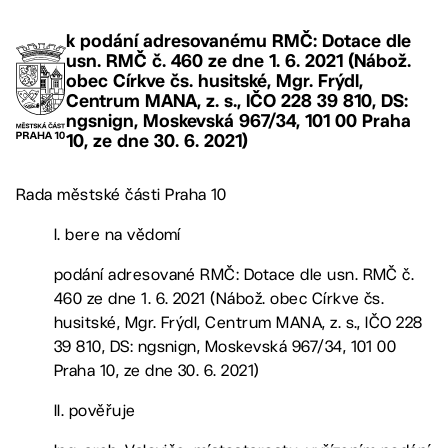
k podání adresovanému RMČ: Dotace dle
usn. RMČ č. 460 ze dne 1. 6. 2021 (Nábož.
obec Církve čs. husitské, Mgr. Frýdl,
Centrum MANA, z. s., IČO 228 39 810, DS:
ngsnign, Moskevská 967/34, 101 00 Praha
10, ze dne 30. 6. 2021)
Rada městské části Praha 10
I. bere na vědomí
podání adresované RMČ: Dotace dle usn. RMČ č.
460 ze dne 1. 6. 2021 (Nábož. obec Církve čs.
husitské, Mgr. Frýdl, Centrum MANA, z. s., IČO 228
39 810, DS: ngsnign, Moskevská 967/34, 101 00
Praha 10, ze dne 30. 6. 2021)
II. pověřuje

**ASSIGNMENT**
Reproduce each line of the records exactly, omitting any picture.

**EXERCISE ANSWER**
k podání adresovanému RMČ: Dotace dle
usn. RMČ č. 460 ze dne 1. 6. 2021 (Nábož.
obec Církve čs. husitské, Mgr. Frýdl,
Centrum MANA, z. s., IČO 228 39 810, DS:
ngsnign, Moskevská 967/34, 101 00 Praha
10, ze dne 30. 6. 2021)
Rada městské části Praha 10
I. bere na vědomí
podání adresované RMČ: Dotace dle usn. RMČ č.
460 ze dne 1. 6. 2021 (Nábož. obec Církve čs.
husitské, Mgr. Frýdl, Centrum MANA, z. s., IČO 228
39 810, DS: ngsnign, Moskevská 967/34, 101 00
Praha 10, ze dne 30. 6. 2021)
II. pověřuje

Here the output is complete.